If you start searching about
DLP
over finite field in Sage, you would get that it has 2 functions
the first one is direct DLP
discrete_log
and the other solves it under some condition
linear_relation. So, of course you shall first try the easier one in case it
can get the correct solution quick. (You may be stuck at this
point if you don’t know sage or the condition that the second
function would work under. So, during the competition you should
ask the admin about any hints he would give).

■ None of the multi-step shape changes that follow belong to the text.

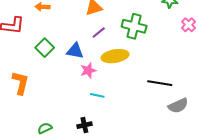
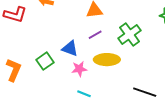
green cross: (134, 26) -> (129, 34), turned 30
green square: (45, 48) -> (45, 61), moved

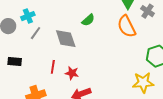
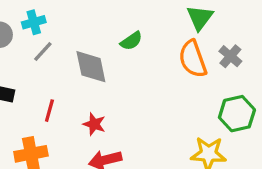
gray cross: (148, 11) -> (230, 56), moved
red line: (53, 67) -> (49, 111), moved

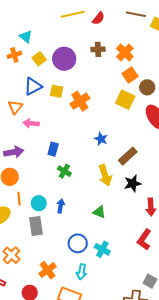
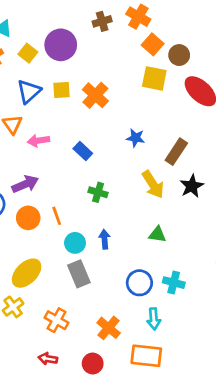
blue rectangle: (53, 149) -> (83, 151), moved, turned -48
orange line: (19, 199) -> (57, 216), moved

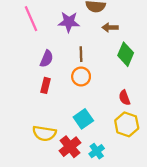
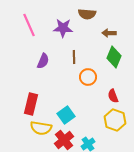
brown arrow: (110, 28) -> (109, 33), moved
orange circle: (81, 77) -> (88, 77), moved
red rectangle: (45, 85) -> (31, 104), moved, size x1.5
cyan square: (83, 119) -> (66, 115), moved

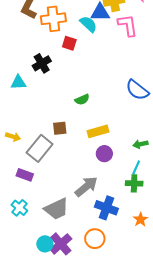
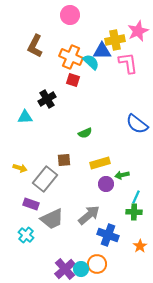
orange cross: (53, 19) -> (71, 57), moved, turned 30
green arrow: (140, 144) -> (122, 175), moved
gray trapezoid: (57, 209) -> (52, 219), moved
cyan circle: (45, 244) -> (81, 269), moved

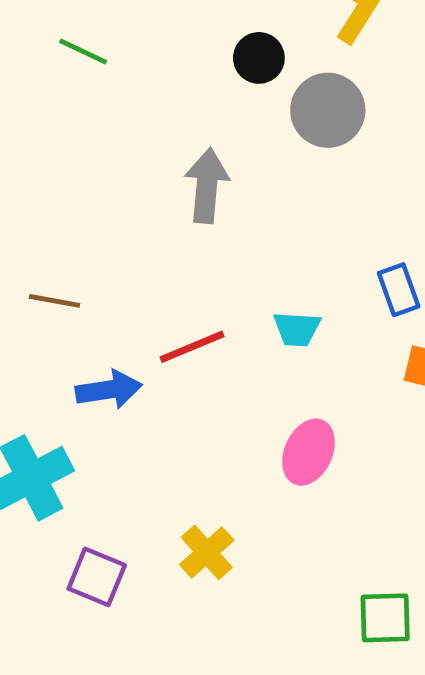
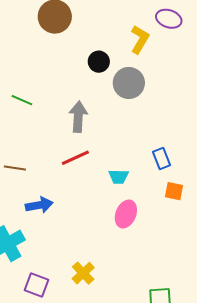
green line: (83, 51) -> (22, 100), moved
red line: (192, 347) -> (75, 158), moved
pink ellipse: (309, 452) -> (126, 214), moved

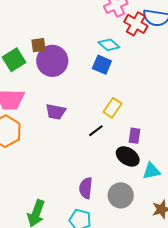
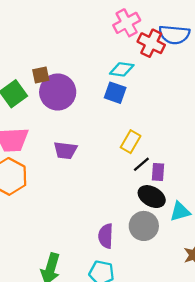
cyan diamond: (109, 45) -> (122, 69), turned -30
black line: (96, 131) -> (141, 164), moved
gray circle: (121, 195) -> (144, 226), moved

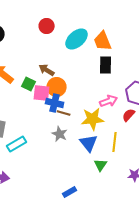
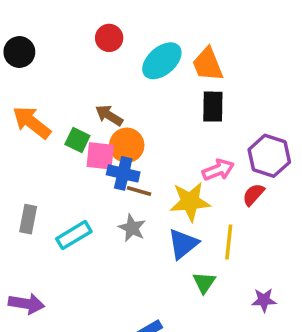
blue triangle: (89, 143) -> (183, 244), turned 30
cyan rectangle: (17, 144) -> (74, 235), moved

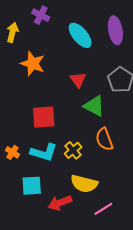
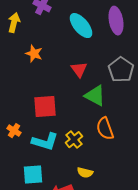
orange star: (33, 64) -> (34, 54), size x0.7
orange cross: (12, 152) -> (14, 131), moved
yellow semicircle: (84, 184) -> (85, 173), size x0.6

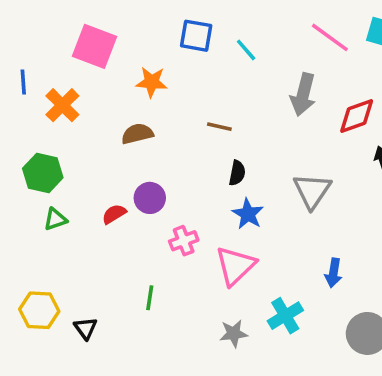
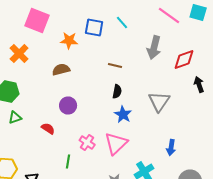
blue square: (196, 36) -> (94, 28), moved
brown line: (219, 127) -> (115, 66), moved
red semicircle: (114, 214) -> (48, 128), moved, turned 64
pink cross: (184, 241) -> (87, 142), moved, turned -35

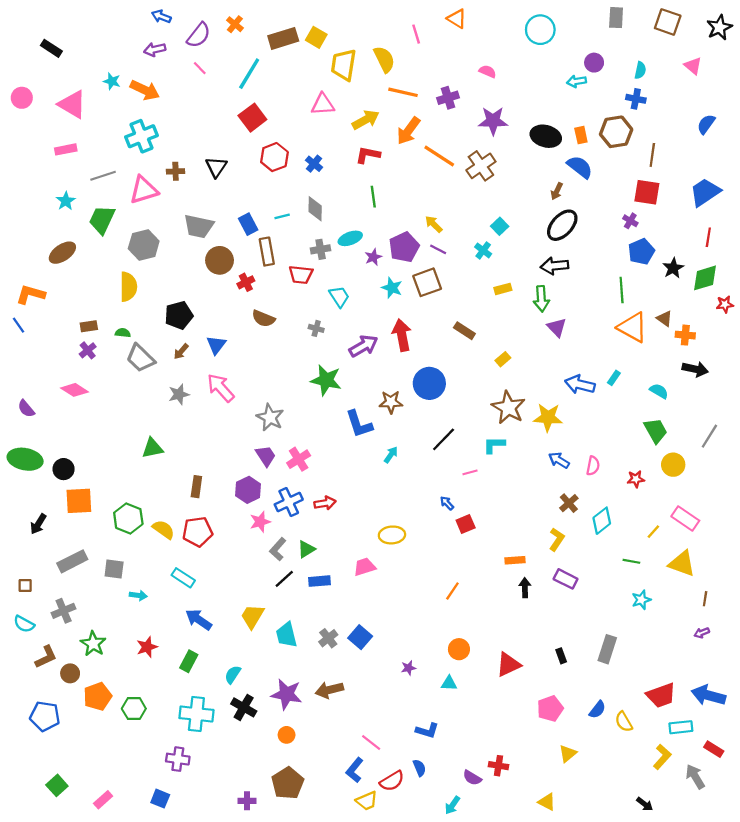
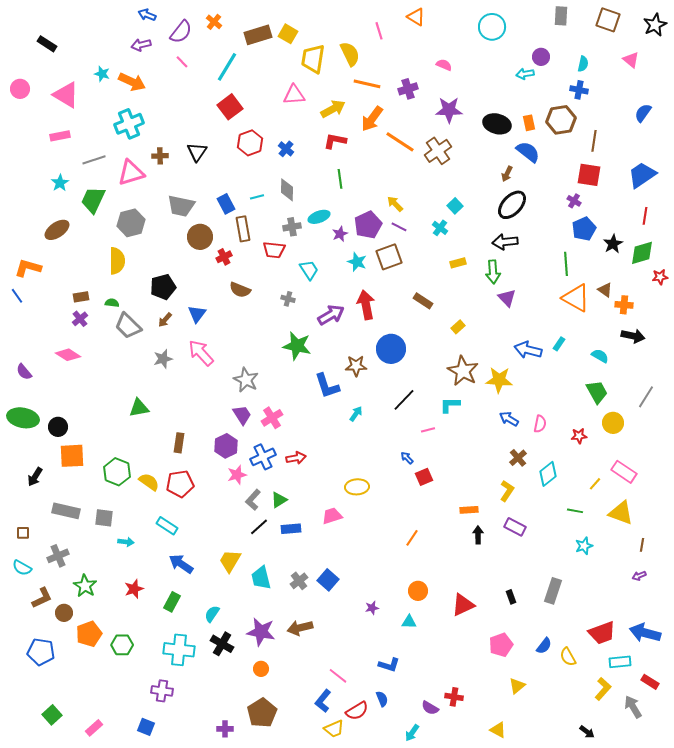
gray rectangle: (72, 561) -> (66, 511), turned 40

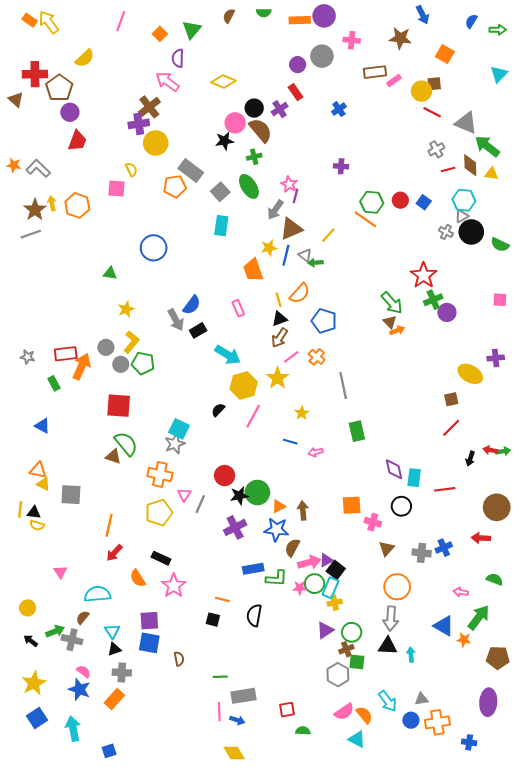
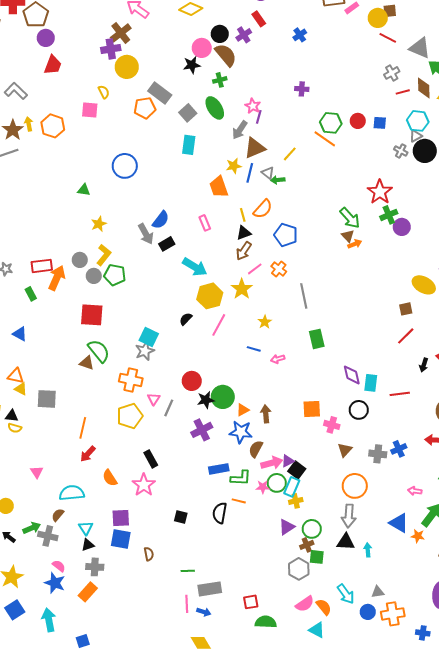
blue square: (424, 202) -> (380, 123), turned -32
black rectangle: (161, 558) -> (151, 459), moved, turned 36
orange line: (222, 599) -> (239, 501), moved
green semicircle: (303, 731) -> (266, 622), size x1.5

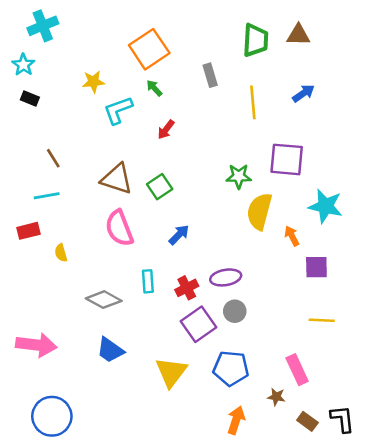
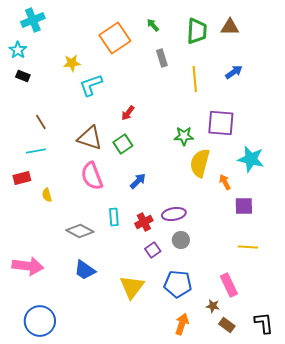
green arrow: (154, 88) -> (153, 25), moved
red arrow: (166, 130) -> (128, 113), moved
purple square: (198, 324) -> (153, 250), size x0.6
brown rectangle: (307, 421) -> (227, 325), moved

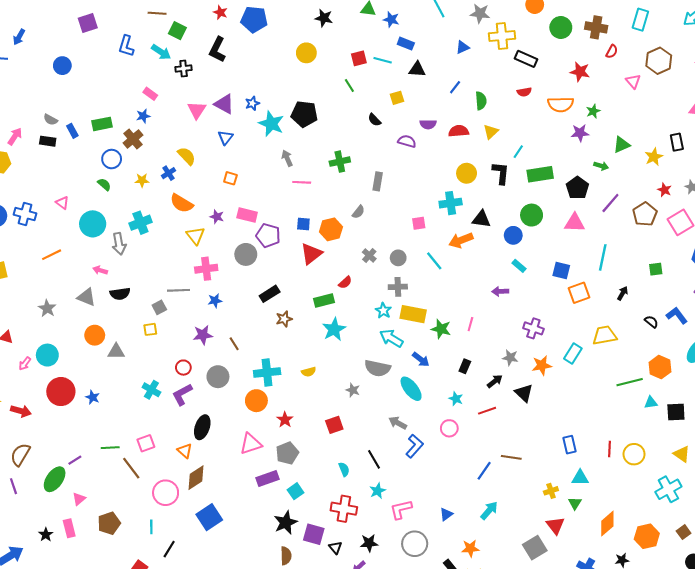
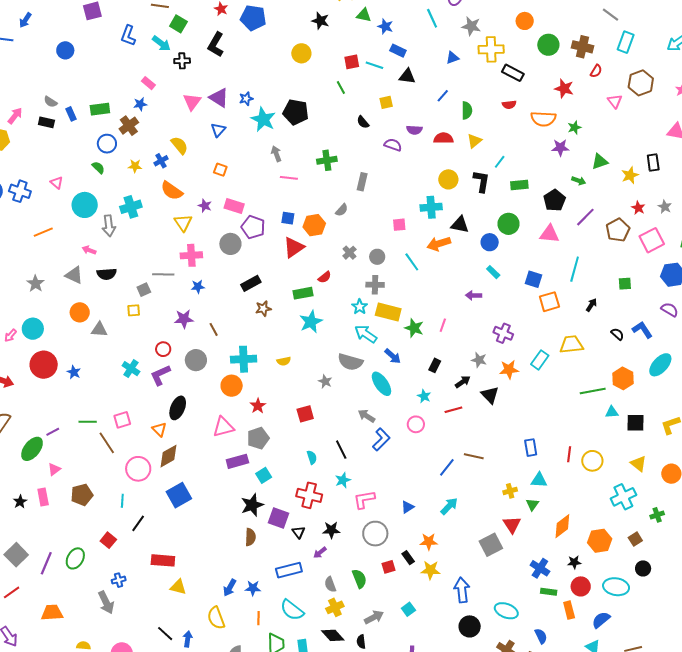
green rectangle: (540, 174) -> (519, 185), size x0.7

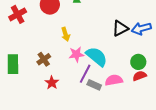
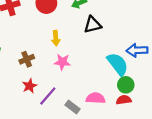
black triangle: (120, 28) -> (93, 25), moved
cyan semicircle: (97, 57) -> (118, 64), moved
purple line: (85, 74) -> (48, 96), moved
gray rectangle: (94, 85) -> (73, 107), moved

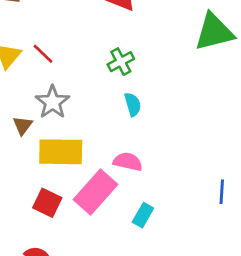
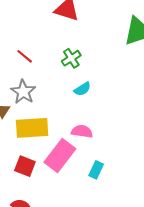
red line: (43, 54) -> (25, 56), moved
cyan semicircle: (133, 104) -> (82, 89), turned 78

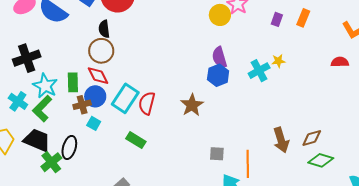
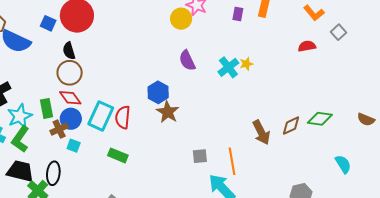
yellow star: (278, 61) -> (246, 64), moved
blue hexagon: (218, 75) -> (158, 92), moved
cyan star: (45, 86) -> (20, 116), turned 30
green diamond: (321, 160) -> (320, 119), moved

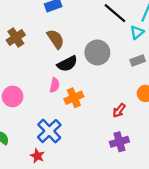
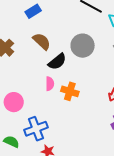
orange cross: (74, 98) -> (70, 91), turned -36
blue cross: (49, 131) -> (36, 129), moved, turned 35

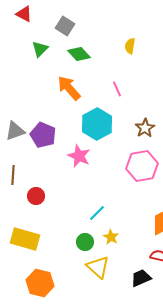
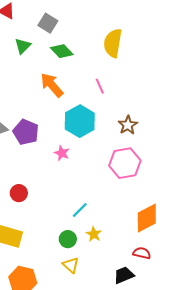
yellow semicircle: (130, 46) -> (113, 43), size x1.8
pink star: (79, 156) -> (62, 153), size x0.7
yellow triangle: (98, 267) -> (71, 265), moved, size x0.7

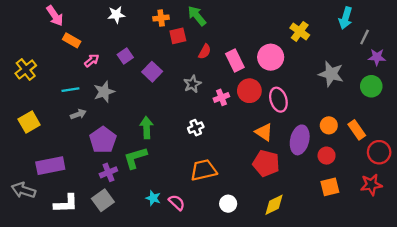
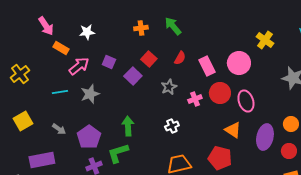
white star: (116, 15) -> (87, 32), moved
red square: (178, 36) -> (149, 59), moved, turned -35
purple square: (125, 56) -> (109, 62), turned -32
pink arrow: (92, 61) -> (79, 66), size x1.5
gray arrow: (78, 114) -> (59, 129), moved, turned 56
red pentagon: (266, 163) -> (220, 158), moved

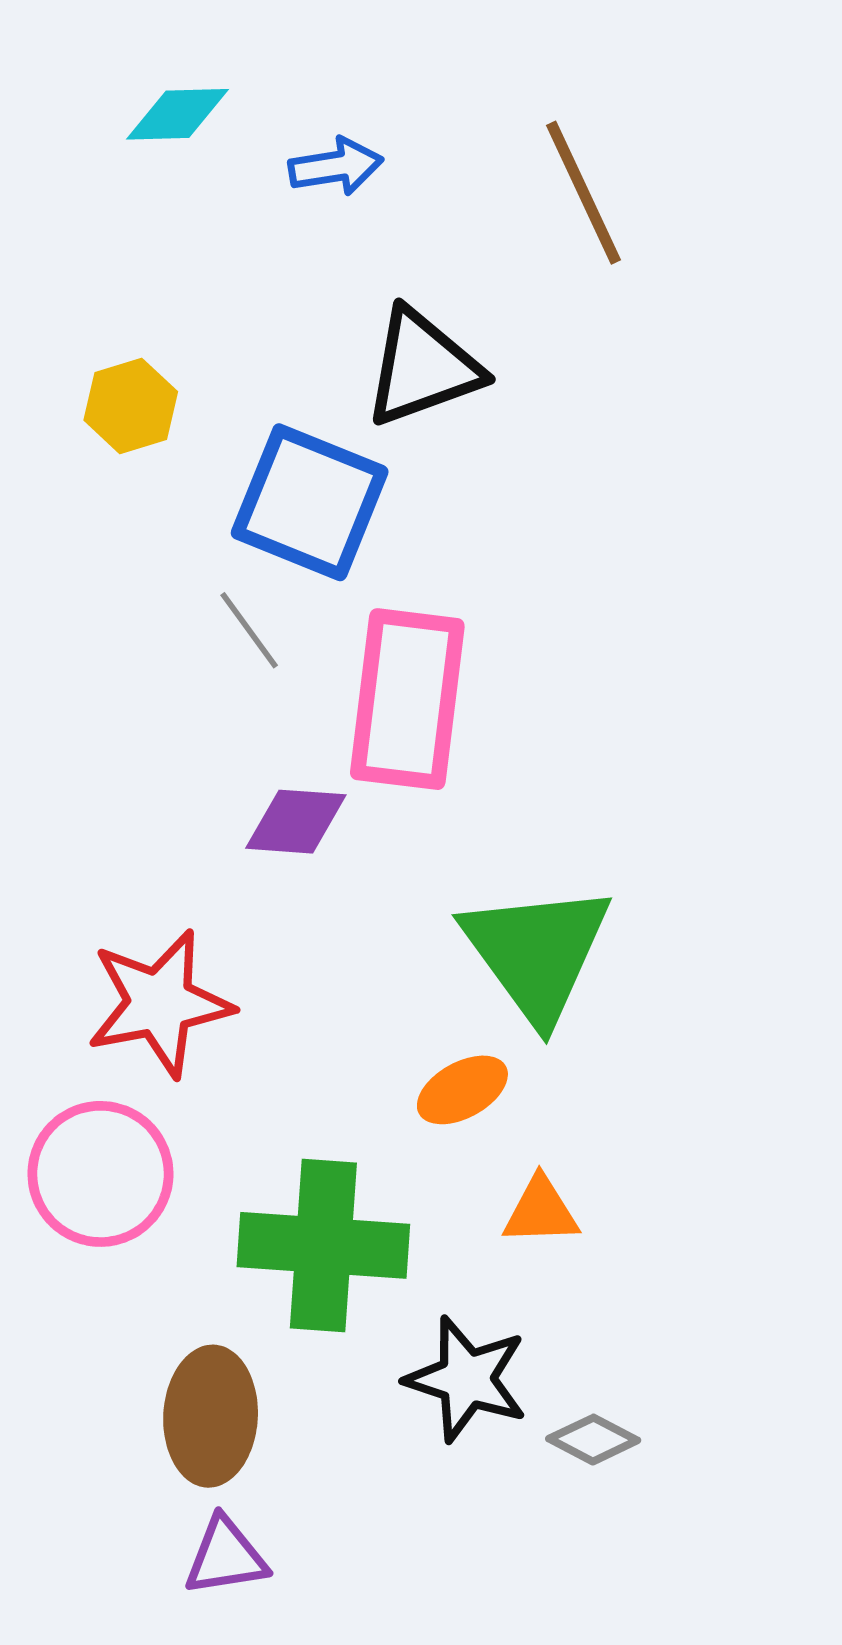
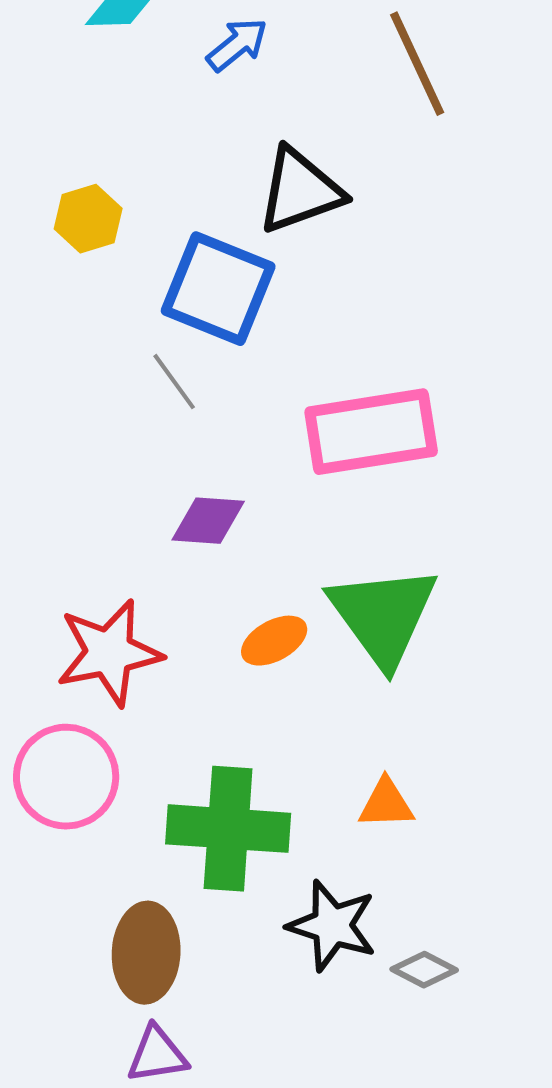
blue arrow: (336, 167) -> (237, 45), turned -30
pink rectangle: (407, 699) -> (371, 432), moved, turned 74
orange ellipse: (462, 1090) -> (274, 641), moved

p = 7808808261360015401937185698517396439966052041595570744555697660178736409406537821914879
F.<g> = GF(p^2, 'g')
A = 994624118599273439394621380260612024769574069295856347262583816949463093938694374068048*g + 7347506893480480577445421299579485948782959433446893691339909418080574816261902573328140
B = 7450126928612503418678909312968592367965743905872306342210513251189577325432751921786867*g + 3752222068062758274773375759463057208078916797550789238029540291244899472217195194466577
b, a = linear_relation(A, B, '\*')
# (616571192307631787633959367126579, 1808360367944820210034920030960081223)Now, let’s see what happpens if we decrypt the values \(c_1\) and \(c_2\) by
\(c_2c_1^{a}^{-1} = mA^kg^{ak}^{-1} = mg^{ak}g^{ak}^{-1} = m\).
c1 = 7136735687590692247979294876477005084364049400865084776707060016253284318462817092615593*g + 6657675541958696150178558992705236561443142637506941735336975375664763127345451697731719
c2 = 901435522984016617934008187902137349351958662418525525352377028097054635214542797226798*g + 6638201617319780555547138472700118770064559112794745161877570466029555182078290145046491
d = int(((c1^a)^-1)\*c2)
print(long_to_bytes(d))
# b'~Fy\xa5 K\xf1\xf3\xaf-\xb42\xdd\xeeE\x15\xfb\xb5P;\x8b8Z\xb3\xb0\x85\xab\xe3\x9a\xe1B\x84\xf4\xae\xa0p'
Until that moment everything is going well and we already knew
that this values if the compressed flag bits module \(p\).
Suppose that \(d\) is the compressed bits, then \(m = rp + d\)
and you know that the corerect flag is 319-bit long. Now,
319-292=27is the remaining bits of the multiple \(r\) to get the correct
value of the flag.
Finally, we can bruteforce this value and get the correct flag bits.
for r in range(2**26, 2**27 - 1):
if b'ASCWG{' in long_to_bytes(r*p + d):
print(r, long_to_bytes(r*p + d))
break
Flag:
ASCWG{b17in9_0v3r_ElG@m41_G4l0i$_Gr0up5}
Conclusion
In this writeup, I’ve demostrated a detailed analysis of all the crypto challenges I’ve created in the competition as well as, my thought process of how I could solve the problem. I hope you’ve enjoyed the competition and learned something from the challenges that are created by me or even my teammates. Lastly, congrats to the first 3 teams, to every team who played fairly until the end and wish you all the best.